Dua gelas kopi diletakkan di atas nampan dan dibawa Purnama menuju teras.

"Gimana bengkel lu setelah dipasang penglaris?"

"Lumayan, jadi lebih banyak yang dateng."

"Hebat juga ya mbah Dogol, mantap."

"Harusnya bisa lebih laris kalo gue pake yang 10 juta."

"Emang lu pake yang berapa?"

"Yang 5 juta, itu juga duit bini gue."

"Tapi lumayan kan sekarang, nanti kalo ada duit pasang lagi aja yang 10 juta."

Purnama membeku sesaat mendengar pembicaraan suaminya.

Jadi uangku untuk masang penglaris bukan beli alat bengkel, astaghfirullah!

Purnama merasa dibohongi, hatinya sesak. Ia berjalan mendekati suaminya yang terdiam saat melihatnya.

Purnama lahir di keluarga yang agamis, ia paham betul dasar-dasar dalam agama Islam. Dan pergi ke dukun adalah syirik, sebuah dosa besar.

Ia menaruh dua gelas kopi di meja dekat suaminya lalu menatap Bintang dengan tatapan marah.

Teman Bintang merasa tak enak melihat wajah Purnama yang menyiratkan kemarahan. "Gue balik dulu, Bro, ada urusan."

Begitu teman Bintang pergi, Purnama mengungkapkan kekesalannya.

"Mas bohong sama aku!"

"Bohong apa?"

"Uang aku bukan buat beli alat tapi buat ke dukun kan?"

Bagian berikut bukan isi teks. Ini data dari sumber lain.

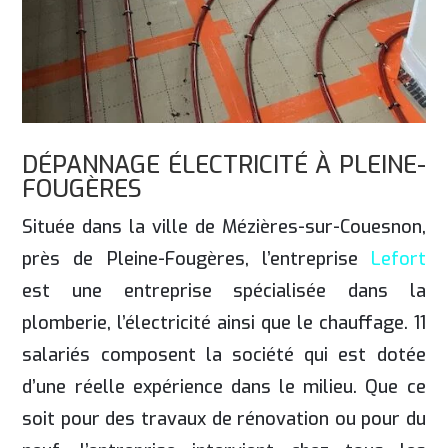
DÉPANNAGE ÉLECTRICITÉ À PLEINE-
FOUGÈRES
Située dans la ville de Mézières-sur-Couesnon,
près de Pleine-Fougères, l’entreprise
Lefort
est une entreprise spécialisée dans la
plomberie, l’électricité ainsi que le chauffage. 11
salariés composent la société qui est dotée
d’une réelle expérience dans le milieu. Que ce
soit pour des travaux de rénovation ou pour du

"Aku butuh penglaris biar bengkelku gak sepi,"

"Aku gak rela, Mas, kalo uangku buat bayar dukun!"

"Kalo bengkel itu laris, kan kamu juga yang untung."

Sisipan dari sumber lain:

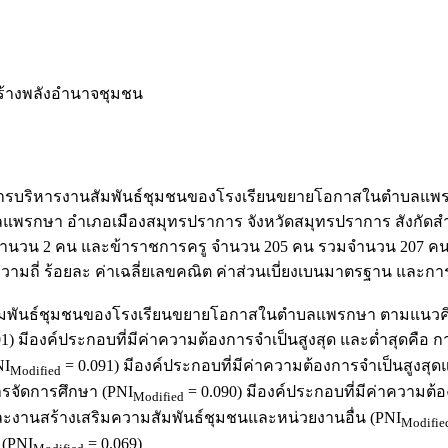
ร้างพลังอำนาจชุมชน
็นของการบริหารงานสัมพันธ์ชุมชนของโรงเรียนขยายโอกาสในตำบลแ
พรกษา อำเภอเมืองสมุทรปราการ จังหวัดสมุทรปราการ สังกัดสำ
ยนจำนวน 2 คน และข้าราชการครู จำนวน 205 คน รวมจำนวน 207 คน 
่ ความถี่ ร้อยละ ค่าเฉลี่ยเลขคณิต ค่าส่วนเบี่ยงเบนมาตรฐาน และ
พันธ์ชุมชนของโรงเรียนขยายโอกาสในตำบลแพรกษา ตามแนวคิดก
01) มีองค์ประกอบที่มีค่าความต้องการจำเป็นสูงสุด และต่ำสุดคือ 
NI
= 0.091) มีองค์ประกอบที่มีค่าความต้องการจำเป็นสูงสุด
Modified
ารจัดการศึกษา (PNI
= 0.090) มีองค์ประกอบที่มีค่าความต้
Modified
ละงานสร้างเสริมความสัมพันธ์ชุมชนและหน่วยงานอื่น (PNI
Modifie
 (PNI
= 0.069)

"Tapi ke dukun itu dosa, Mas. Syirik!"

"Yang penting bengkel laris, dapet duit. Aku bakal balikin duit kamu, tenang aja!"

"Ini bukan masalah duit dikembaliin apa enggak, Mas udah bohong sama aku dan Mas melakukan dosa besar dengan pergi ke dukun."

"Sok suci kamu! Nanti kalo dapet duit juga kamu mau!"

"Aku bukan sok suci, aku cuma mengatakan yang sebenarnya,"

"Berisik!"

Bintang pergi sambil membawa kotak rokoknya.